Evans W E, Tsiatis A, Crom W R, Brodeur G M, Coburn T C, Pratt C B
J Pharm Sci. 1981 Nov;70(11):1194-8. doi: 10.1002/jps.2600701103.
A physiological pharmacokinetic model for methotrexate was refined and used to simulate serum methotrexate concentrations after high dose (5000 mg/m2) intravenous infusions with fixed normal values for all model parameters except the GI transit rate. There was good agreement between simulated and measured values when model simulations with the normal GI transit rate were compared to values measured following 109 doses administered to 27 patients with normal GI function.
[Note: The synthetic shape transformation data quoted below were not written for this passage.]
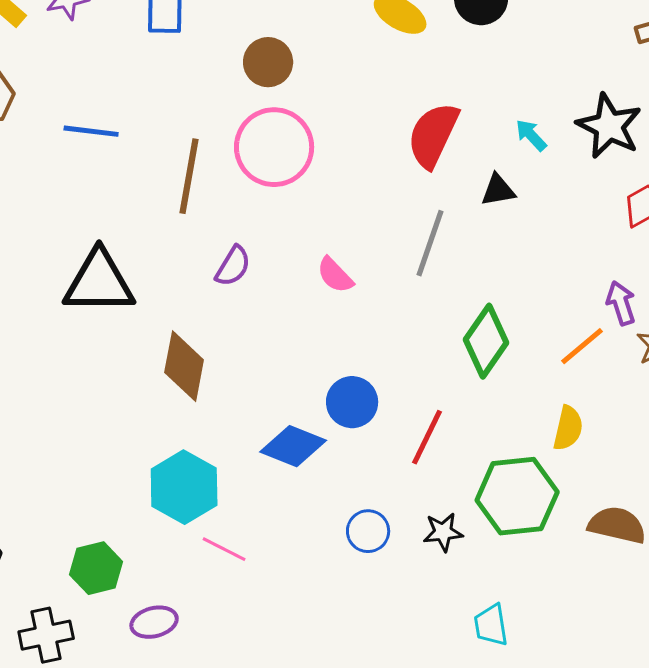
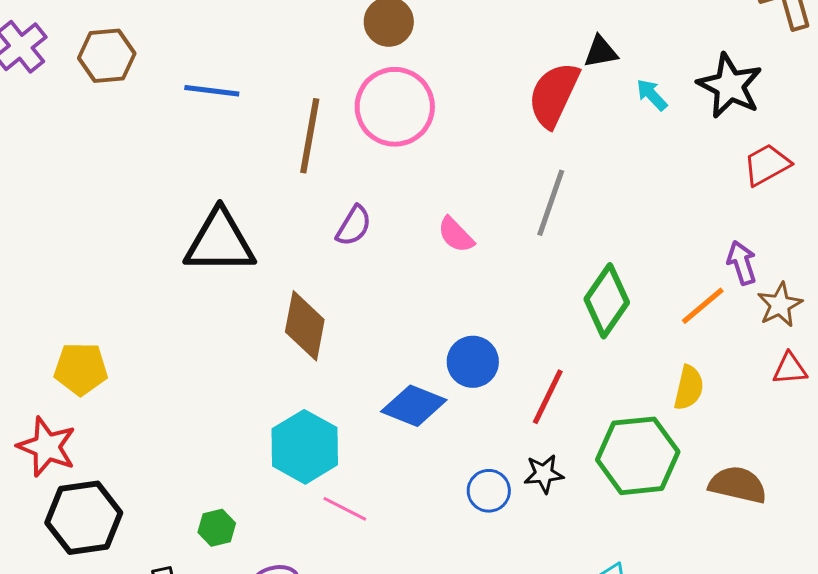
black triangle: (498, 190) -> (601, 52), moved
black star: (443, 532) -> (544, 474), moved
green hexagon: (96, 568) -> (217, 528), size x0.7

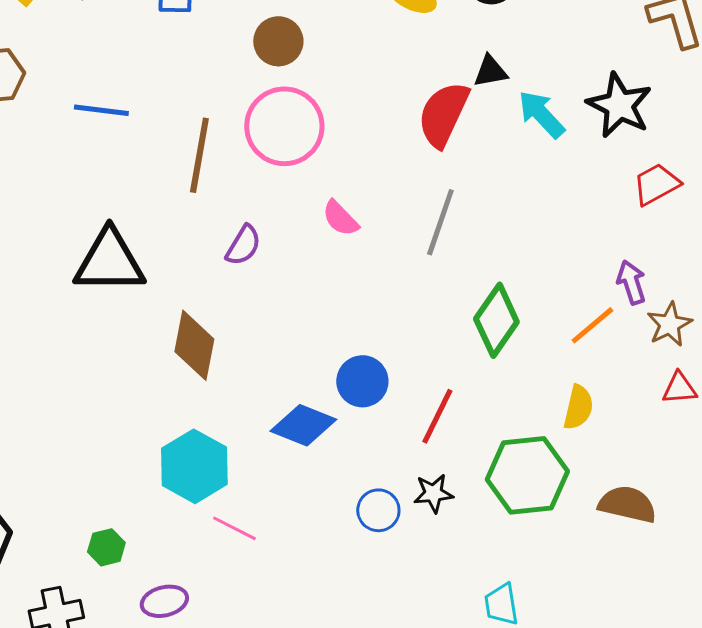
cyan arrow: (652, 95) -> (541, 114), size x1.5
pink semicircle: (456, 235) -> (340, 218), moved

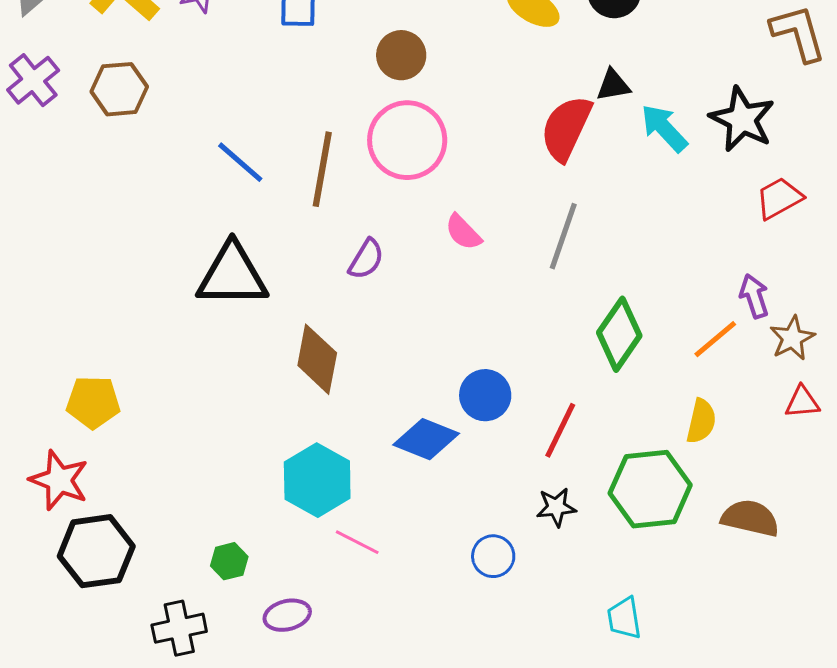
blue line: (101, 110) -> (240, 162), moved, turned 34
blue circle: (378, 510) -> (493, 556), moved

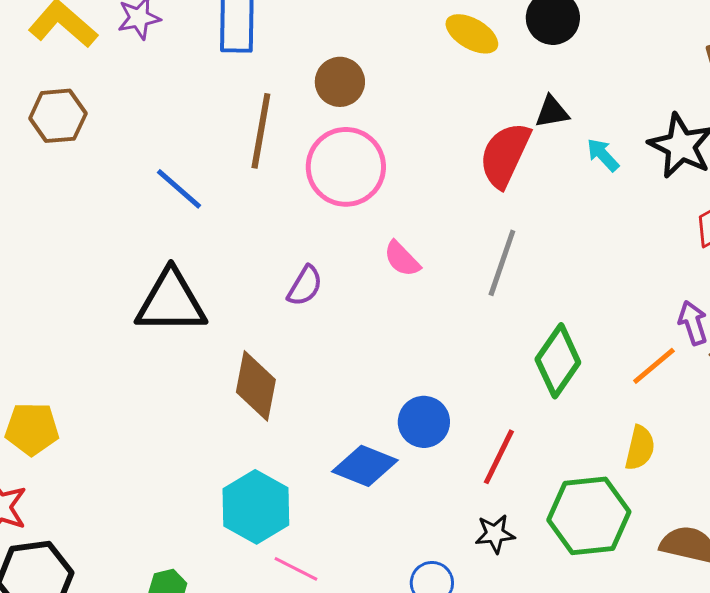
cyan arrow: (664, 128) -> (603, 155), size x0.7
brown line: (322, 169) -> (261, 131), moved

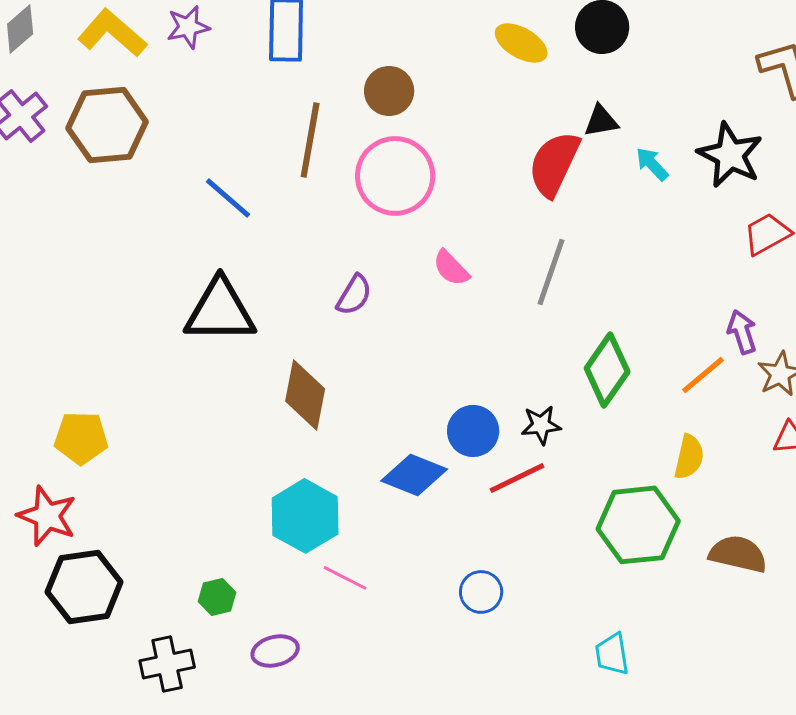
brown hexagon: (58, 116) -> (107, 125), size x1.4
red line: (499, 457) -> (517, 478), moved, turned 38
black star: (495, 534) -> (541, 425), moved

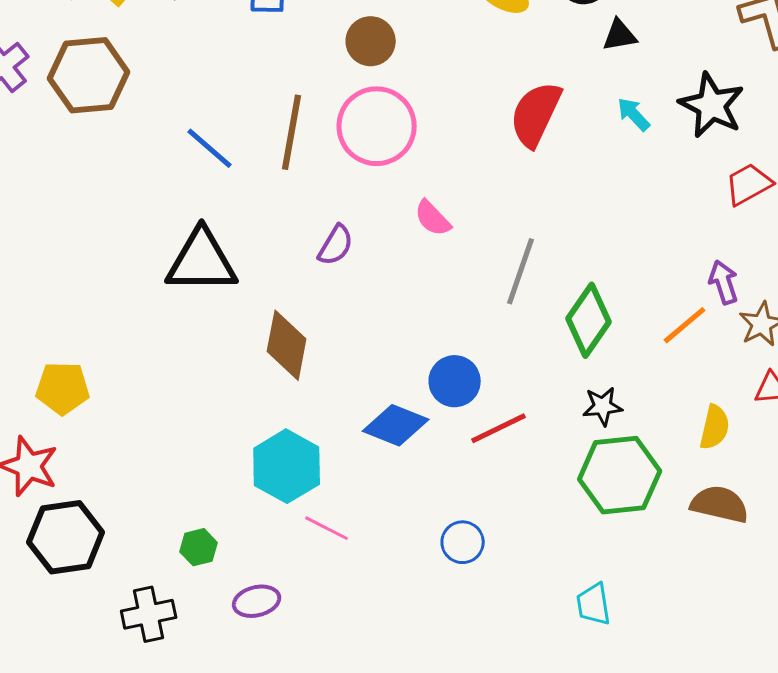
black triangle: (601, 121) -> (620, 35), moved
brown line: (310, 140) -> (292, 132), moved
gray line: (551, 272) -> (521, 271), moved
black star: (541, 425) -> (603, 406), moved
yellow semicircle: (689, 457) -> (715, 427), moved

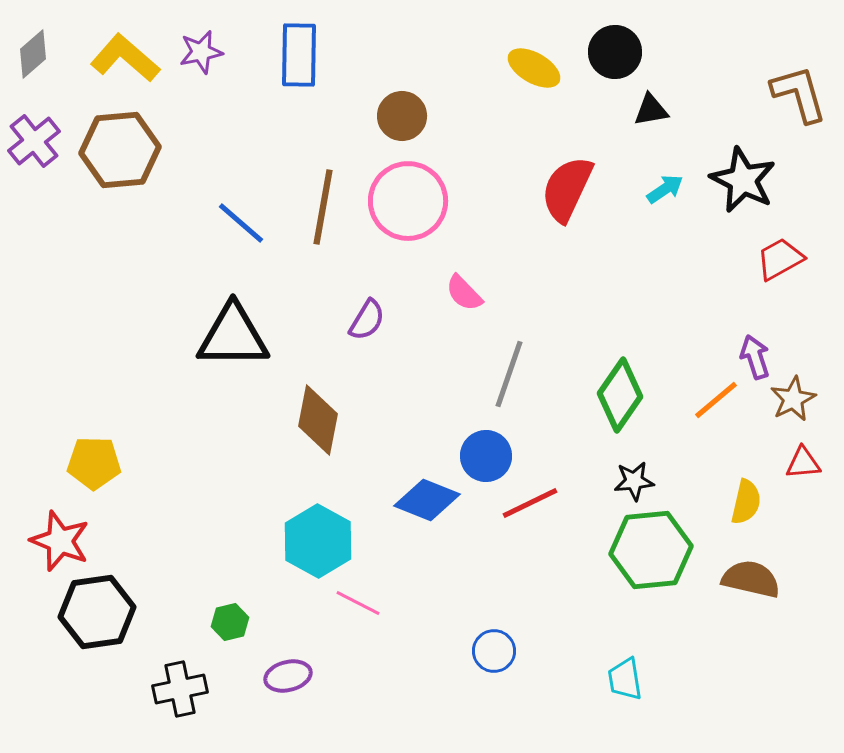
cyan arrow: (634, 114) -> (665, 189), turned 99
gray line: (521, 271) -> (509, 374), moved
blue circle: (463, 542) -> (494, 651), moved

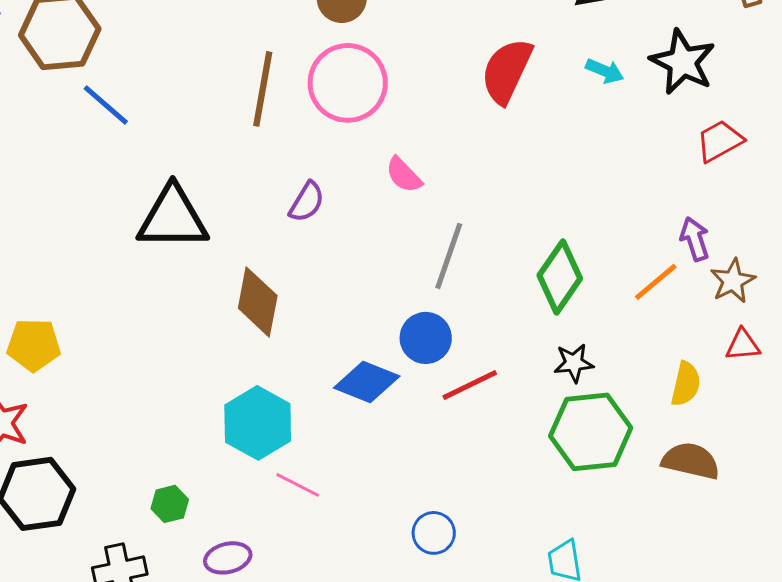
cyan arrow: (665, 189) -> (605, 71), turned 57
blue line: (241, 223) -> (106, 105), moved

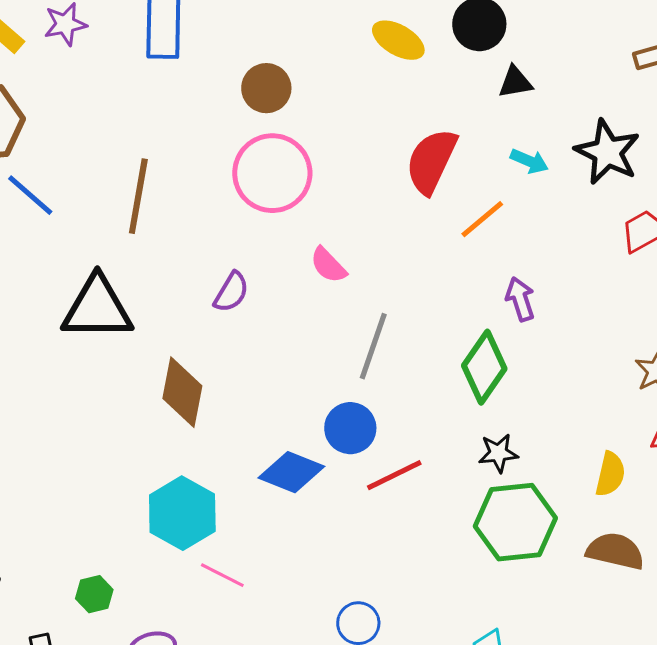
brown line: (263, 89) -> (138, 196), moved
purple arrow: (695, 239) -> (520, 299), moved
orange line: (656, 282) -> (482, 219), moved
When model simulations were performed using GI transit rates representing 75, 50 and 10% of normal, there was a marked prolongation of the terminal serum methotrexate half-life, which was directly related to the reduction in the transit rate. When simulations were performed with GI transit reduced by 50%, the maximum amount of methotrexate in the GI lumen was 25% higher and occurred 4 hr later. Model simulations of serum methotrexate concentrations, using a GI transit rate reduced by 50%, were also in good agreement with serum concentrations measured in two patients with partial GI obstruction. These data establish a pharmacokinetic basis for previous clinical observations indicating sustained serum methotrexate concentrations in patients with GI obstructions and exemplify the utility of physiological pharmacokinetic models in assessing the potential effects of clinical variables on drug disposition.